Tina mulai merencanakan untuk kembali pulang. Dia sudah menghabiskan satu tahun di Al-Quds – tahun yang terbang seperti sehari! Aku juga mulai merencanakan untuk melakukan perjalanan ke Eropa, yang membuat Tina sangat senang. Pada bulan Juli 1979, aku benar-benar mengunjungi dia di Eropa. Dia adalah pemandu wisataku. Aku ingat mengunjungi keluarganya, yang menyambut saya dengan hangat.

Kami berbicara suatu kali tentang kebiasaan makan daging babi di Eropa dan di negara-negara Barat. Tina mengatakan sesuatu yang mengejutkan saya. Dia mengatakan kepada saya bahwa Adonai Yeshua Ha Mashiah mengatakan bahwa apa yang membuat orang najis itu bukan makanan atau minuman tapi apa yang keluar dari hati dan keinginan-keinginan!

Kunjungan ini telah memisahkan I (i) dan dan menyeberangi T (t) untuk hubungan kami. Kami menyadari bahwa kami tidak hanya teman tetapi juga jantung hati. Jadi, kami memutuskan untuk menikah. Untuk aku, menikah bukan keputusan yang mudah, tetapi itu adalah tonggak pertama dari perjalanan panjang untuk mengambil tanggung jawab.

Ketika aku kembali ke Al-Quds (Yerusalem) untuk mempersiapkan pernikahan kami, ibu saya cemas menungguku. Ibuku adalah seorang Muslim konservatif dengan kepribadian yang kuat. Ibu saya mengatakan bahwa dia menentang perjalanan saya ke Eropa untuk menikah, dan bahwa Tina harus datang ke Al-Quds, sehingga akan menjadi perkawinan Islam menurut hukum Allah dan nabinya.
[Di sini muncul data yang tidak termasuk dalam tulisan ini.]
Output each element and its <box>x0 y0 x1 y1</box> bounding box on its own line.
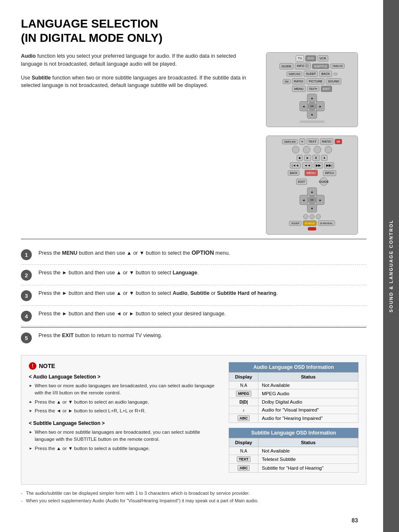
audio-osd-header-display: Display <box>229 373 258 381</box>
audio-osd-row-3: D|D| Dolby Digital Audio <box>229 398 358 406</box>
audio-osd-row-1: N.A Not Available <box>229 381 358 389</box>
subtitle-note-item-2: Press the ▲ or ▼ button to select a subt… <box>29 445 220 452</box>
step-3-text: Press the ► button and then use ▲ or ▼ b… <box>38 289 366 297</box>
subtitle-osd-caption: Subtitle Language OSD Information <box>229 428 358 438</box>
subtitle-osd-row-3: ABC Subtitle for "Hard of Hearing" <box>229 464 358 473</box>
step-2: 2 Press the ► button and then use ▲ or ▼… <box>21 265 366 285</box>
step-3: 3 Press the ► button and then use ▲ or ▼… <box>21 285 366 306</box>
step-2-circle: 2 <box>21 270 32 281</box>
audio-osd-status-5: Audio for "Hearing Impaired" <box>258 414 358 423</box>
audio-section-title: < Audio Language Selection > <box>29 374 220 380</box>
step-1: 1 Press the MENU button and then use ▲ o… <box>21 244 366 265</box>
footer-notes: The audio/subtitle can be displayed simp… <box>21 490 366 504</box>
subtitle-osd-display-2: TEXT <box>229 455 258 464</box>
note-left: ! NOTE < Audio Language Selection > When… <box>29 362 220 478</box>
audio-osd-display-3: D|D| <box>229 398 258 406</box>
audio-note-item-1: When two or more audio languages are bro… <box>29 382 220 397</box>
subtitle-osd-status-3: Subtitle for "Hard of Hearing" <box>258 464 358 473</box>
note-section: ! NOTE < Audio Language Selection > When… <box>21 355 366 485</box>
subtitle-osd-display-3: ABC <box>229 464 258 473</box>
subtitle-note-item-1: When two or more subtitle languages are … <box>29 429 220 443</box>
step-1-circle: 1 <box>21 249 32 260</box>
step-5-circle: 5 <box>21 332 32 343</box>
note-title: ! NOTE <box>29 362 220 370</box>
audio-osd-display-4: ♪ <box>229 406 258 414</box>
subtitle-osd-status-2: Teletext Subtitle <box>258 455 358 464</box>
subtitle-osd-header-status: Status <box>258 438 358 447</box>
audio-osd-row-2: MPEG MPEG Audio <box>229 389 358 398</box>
step-4: 4 Press the ► button and then use ◄ or ►… <box>21 306 366 326</box>
note-title-text: NOTE <box>39 363 55 369</box>
remote-bottom-image: SIMPLINK ≡ TEXT RATIO i/ii ■ ► <box>266 136 358 235</box>
note-right: Audio Language OSD Information Display S… <box>229 362 358 478</box>
note-icon: ! <box>29 362 36 370</box>
audio-osd-row-4: ♪ Audio for "Visual Impaired" <box>229 406 358 414</box>
audio-osd-caption: Audio Language OSD Information <box>229 362 358 372</box>
audio-osd-table: Audio Language OSD Information Display S… <box>229 362 358 423</box>
remote-top-image: TV DVD VCR GUIDE INFO ⓘ SUBTITLE TIMECW … <box>266 52 358 127</box>
audio-intro-para: Audio function lets you select your pref… <box>21 52 258 68</box>
subtitle-osd-table: Subtitle Language OSD Information Displa… <box>229 428 358 473</box>
audio-osd-row-5: ABC Audio for "Hearing Impaired" <box>229 414 358 423</box>
audio-osd-status-1: Not Available <box>258 381 358 389</box>
step-1-text: Press the MENU button and then use ▲ or … <box>38 248 366 257</box>
step-4-text: Press the ► button and then use ◄ or ► b… <box>38 310 366 318</box>
step-5: 5 Press the EXIT button to return to nor… <box>21 327 366 348</box>
audio-note-item-2: Press the ▲ or ▼ button to select an aud… <box>29 399 220 406</box>
subtitle-osd-header-display: Display <box>229 438 258 447</box>
subtitle-osd-row-1: N.A Not Available <box>229 447 358 455</box>
step-5-text: Press the EXIT button to return to norma… <box>38 332 366 340</box>
title-line2: (IN DIGITAL MODE ONLY) <box>21 31 163 44</box>
step-3-circle: 3 <box>21 290 32 301</box>
audio-osd-display-2: MPEG <box>229 389 258 398</box>
subtitle-osd-row-2: TEXT Teletext Subtitle <box>229 455 358 464</box>
audio-osd-display-1: N.A <box>229 381 258 389</box>
audio-osd-status-3: Dolby Digital Audio <box>258 398 358 406</box>
subtitle-osd-status-1: Not Available <box>258 447 358 455</box>
remote-images-column: TV DVD VCR GUIDE INFO ⓘ SUBTITLE TIMECW … <box>266 52 366 235</box>
title-line1: LANGUAGE SELECTION <box>21 17 158 30</box>
footer-note-2: When you select supplementary Audio (Aud… <box>21 497 366 505</box>
footer-note-1: The audio/subtitle can be displayed simp… <box>21 490 366 497</box>
audio-note-list: When two or more audio languages are bro… <box>29 382 220 414</box>
step-2-text: Press the ► button and then use ▲ or ▼ b… <box>38 269 366 277</box>
audio-osd-status-4: Audio for "Visual Impaired" <box>258 406 358 414</box>
page-title: LANGUAGE SELECTION (IN DIGITAL MODE ONLY… <box>21 17 366 45</box>
subtitle-section-title: < Subtitle Language Selection > <box>29 420 220 426</box>
subtitle-intro-para: Use Subtitle function when two or more s… <box>21 74 258 90</box>
audio-note-item-3: Press the ◄ or ► button to select L+R, L… <box>29 407 220 414</box>
subtitle-osd-display-1: N.A <box>229 447 258 455</box>
audio-osd-header-status: Status <box>258 373 358 381</box>
subtitle-note-list: When two or more subtitle languages are … <box>29 429 220 452</box>
page-number: 83 <box>351 517 358 524</box>
audio-osd-display-5: ABC <box>229 414 258 423</box>
side-tab: Sound & Language Control <box>383 0 399 532</box>
steps-section: 1 Press the MENU button and then use ▲ o… <box>21 239 366 348</box>
step-4-circle: 4 <box>21 311 32 322</box>
audio-osd-status-2: MPEG Audio <box>258 389 358 398</box>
Sudah menjadi rahasia umum di Palestina bahwa jika seorang wanita barat menikah dengan pria Muslim, dia secara otomatis menjadi seorang Muslim, mengenakan jilbab, dan belajar bahasa Arab dan Kuran.

Pada saat yang sama, Tina bertobat dan memperbaharui hubungannya dengan Elohimnya dan Juruselamat Yesus Kristusnya. Dia menjadi seorang Kristen dalam arti istilah penuh, menjadi Kristen sejati. Setelah mempersiapkan segalanya, aku pergi ke Eropa dan kami menikah. Pernikahan kami sebenarnya yang paling penting dan indah yang pernah saya langkahi dalam hidup saya.
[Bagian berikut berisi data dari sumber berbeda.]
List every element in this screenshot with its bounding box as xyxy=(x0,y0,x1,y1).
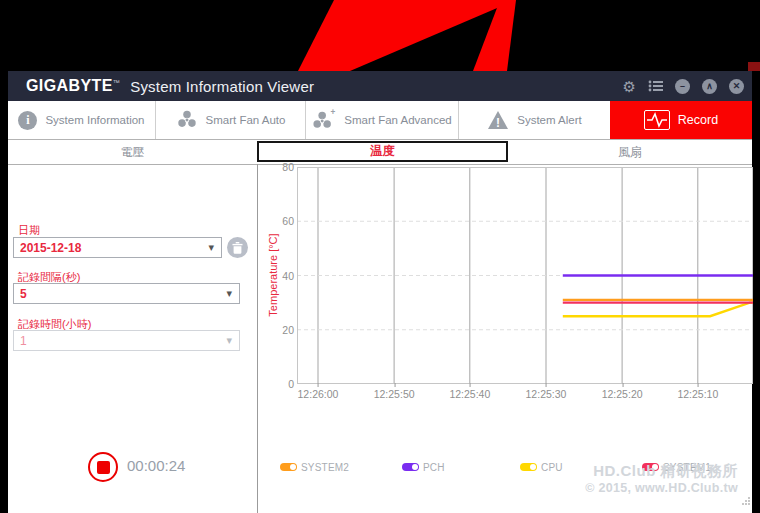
legend-toggle-pch[interactable]: PCH xyxy=(402,461,445,473)
fan-plus-icon: + xyxy=(312,109,336,131)
tab-label: Smart Fan Auto xyxy=(206,114,286,126)
legend-label: CPU xyxy=(541,462,563,473)
y-tick: 20 xyxy=(282,324,294,336)
titlebar: GIGABYTE™ System Information Viewer ⚙ – … xyxy=(8,71,752,101)
tab-smart-fan-advanced[interactable]: + Smart Fan Advanced xyxy=(305,101,458,139)
y-axis-ticks: 80 60 40 20 0 xyxy=(264,140,294,400)
interval-value: 5 xyxy=(20,287,27,301)
subtab-fan[interactable]: 風扇 xyxy=(508,141,752,163)
subtab-voltage[interactable]: 電壓 xyxy=(8,141,257,163)
stop-square-icon xyxy=(97,461,110,474)
record-waveform-icon xyxy=(644,110,670,130)
tab-label: System Information xyxy=(45,114,144,126)
alert-icon: ! xyxy=(487,110,509,130)
panel-chart-divider xyxy=(257,164,258,513)
info-icon: i xyxy=(18,111,37,130)
subtab-label: 風扇 xyxy=(618,144,642,161)
desktop-screen: GIGABYTE™ System Information Viewer ⚙ – … xyxy=(0,0,760,513)
record-page-body: 電壓 温度 風扇 日期 2015-12-18 ▾ 記錄間隔(秒) 5 ▾ 記錄時… xyxy=(8,140,752,513)
menu-list-icon[interactable] xyxy=(648,80,663,92)
watermark-line2: © 2015, www.HD.Club.tw xyxy=(585,481,738,495)
elapsed-time: 00:00:24 xyxy=(127,457,185,474)
subtab-label: 温度 xyxy=(370,143,395,160)
chevron-down-icon: ▾ xyxy=(208,241,214,254)
tab-label: Record xyxy=(678,113,718,127)
legend-label: SYSTEM2 xyxy=(301,462,349,473)
fan-icon xyxy=(176,109,198,131)
x-tick: 12:26:00 xyxy=(298,388,339,400)
chevron-down-icon: ▾ xyxy=(226,334,232,347)
resize-grip[interactable] xyxy=(741,497,750,505)
app-title: System Information Viewer xyxy=(130,78,314,95)
date-value: 2015-12-18 xyxy=(20,241,81,255)
trademark-mark: ™ xyxy=(113,79,120,86)
legend-pill-icon xyxy=(280,463,297,471)
minimize-icon[interactable]: – xyxy=(675,79,690,94)
delete-log-button[interactable] xyxy=(227,237,248,258)
tab-label: System Alert xyxy=(517,114,582,126)
legend-toggle-system2[interactable]: SYSTEM2 xyxy=(280,461,349,473)
subtab-divider-line xyxy=(8,164,752,165)
interval-select[interactable]: 5 ▾ xyxy=(13,283,240,304)
tab-system-alert[interactable]: ! System Alert xyxy=(458,101,610,139)
watermark-line1: HD.Club 精研視務所 xyxy=(585,462,738,481)
x-axis-ticks: 12:26:00 12:25:50 12:25:40 12:25:30 12:2… xyxy=(297,388,753,402)
chart-plot-area xyxy=(297,167,753,384)
x-tick: 12:25:30 xyxy=(526,388,567,400)
legend-pill-icon xyxy=(520,463,537,471)
collapse-icon[interactable]: ∧ xyxy=(702,79,717,94)
x-tick: 12:25:50 xyxy=(374,388,415,400)
date-label: 日期 xyxy=(18,223,40,238)
settings-gear-icon[interactable]: ⚙ xyxy=(623,79,636,94)
y-tick: 0 xyxy=(288,378,294,390)
tab-label: Smart Fan Advanced xyxy=(344,114,451,126)
temperature-chart xyxy=(297,167,753,384)
legend-pill-icon xyxy=(402,463,419,471)
chevron-down-icon: ▾ xyxy=(226,287,232,300)
x-tick: 12:25:40 xyxy=(449,388,490,400)
y-tick: 60 xyxy=(282,215,294,227)
close-icon[interactable]: ✕ xyxy=(729,79,744,94)
hdclub-watermark: HD.Club 精研視務所 © 2015, www.HD.Club.tw xyxy=(585,462,738,495)
svg-text:+: + xyxy=(331,109,336,117)
x-tick: 12:25:10 xyxy=(677,388,718,400)
main-tabbar: i System Information Smart Fan Auto + Sm… xyxy=(8,101,752,140)
duration-select: 1 ▾ xyxy=(13,330,240,351)
tab-record[interactable]: Record xyxy=(610,101,752,139)
tab-smart-fan-auto[interactable]: Smart Fan Auto xyxy=(155,101,305,139)
wallpaper-red-swoosh xyxy=(0,0,760,71)
legend-toggle-cpu[interactable]: CPU xyxy=(520,461,563,473)
gigabyte-logo: GIGABYTE™ xyxy=(26,77,120,95)
tab-system-information[interactable]: i System Information xyxy=(8,101,155,139)
y-tick: 40 xyxy=(282,270,294,282)
subtab-temperature-active[interactable]: 温度 xyxy=(257,141,508,162)
svg-text:!: ! xyxy=(496,116,500,130)
y-tick: 80 xyxy=(282,161,294,173)
date-select[interactable]: 2015-12-18 ▾ xyxy=(13,237,222,258)
trash-icon xyxy=(232,242,243,254)
x-tick: 12:25:20 xyxy=(602,388,643,400)
duration-value: 1 xyxy=(20,334,27,348)
titlebar-controls: ⚙ – ∧ ✕ xyxy=(623,71,748,101)
subtab-label: 電壓 xyxy=(121,144,145,161)
stop-record-button[interactable] xyxy=(88,452,118,482)
legend-label: PCH xyxy=(423,462,445,473)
Tina tidak jatuh ke dalam kategori isteri-isteri Kristen yang menikah dengan suami non-beriman, yaitu, dia tidak berkhotbah kepadaku siang dan malam atau menegur saya karena perbuatan saya yang jahat dan negatif dari sudut pandangnya. Dia bahkan tidak membuat saya merasa rendah diri padanya. Dia adalah seorang istri yang saleh; suatu dorongan terhadap perubahan dan mencerminkan citra Elohim sendiri.

Dia tunduk pada saya. Dia tahu bagaimana memperlakukan orang Timur yang sangat bangga, melindungi harga dirinya, pendapat dan kemanusiaan. Semua kebajikannya mempengaruhi aku tapi tidak secara total mengubahku. Aku masih menjalani hidup penuh dosa. Aku mabuk dan menghabiskan sepanjang malam di bar, yang membuat saya sangat bodoh.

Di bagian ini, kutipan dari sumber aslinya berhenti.